I've just done some testing. If I create an email with the Xfinity app on my phone it behaves the way every other email program in the world works, i.e., WYSIWYG. As we all do, If I have a long sentence or large paragraph, I just keep typing, and let it word wrap when the number of characters gets too large for the current viewport. When I am done with a paragraph, if I hit the return or enter key once, the cursor goes to the beginning of the next line, with no vertical space between the new paragraph and the last one, which leads to no clear paragraph break. In order to get a one-line space between the paragraphs, I have to hit the Enter key twice. And when I am done, the recipient sees the same paragraph blocking as I see when I create the message.
However, if I type the same message using any browser on my Windows PC and the Xfinity mail application, the message blocking still looks the same when I create it, but when I, or anyone else, opens the email message, my single Enter keystroke has put two line feeds in the message, and my double Enter keystrokes to get the desired one-line space between paragraphs, has been magically converted to 2 x 2 = 4 (four) line feeds in the message going out. Which totally screws up the desired blocking of my message.

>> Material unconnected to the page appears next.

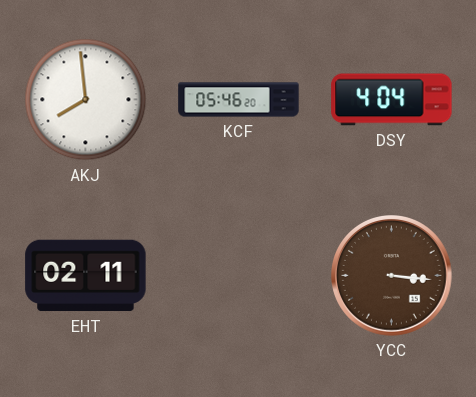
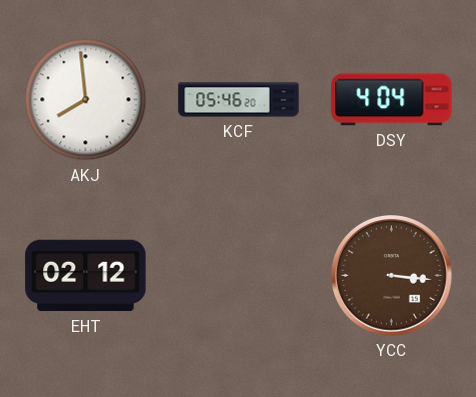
EHT: 02:11 -> 02:12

I find it amazing that the Comcast experts refuse to get it. They all insist that either this is the way it is supposed to work (all of us on this forum would argue otherwise), or that if we want an application that handles email correctly we shouldn't look to Xfinity, but to any other mail client in the world. If this is the way it is supposed to work, why does it behave differently depending on if you are composing your message on a PC or on a cell phone?

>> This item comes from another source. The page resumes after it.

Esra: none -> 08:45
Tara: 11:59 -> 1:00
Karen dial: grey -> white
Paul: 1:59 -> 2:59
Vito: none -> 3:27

It is interesting that this discussion has been going in one forum thread or another for at least 18 months, and in most cases, once it becomes apparent that Comcast isn't going to help us or give us straight answers, "Expert" Latoque shuts down the forum with the statement: " With that, I'm closing this thread as it has played out its usefulness. " Usefulness to him, perhaps, but not to the increasingly frustrated Xfinity customers who are only trying to get Comcast to recognize they have a problem and make an honest effort to fix it.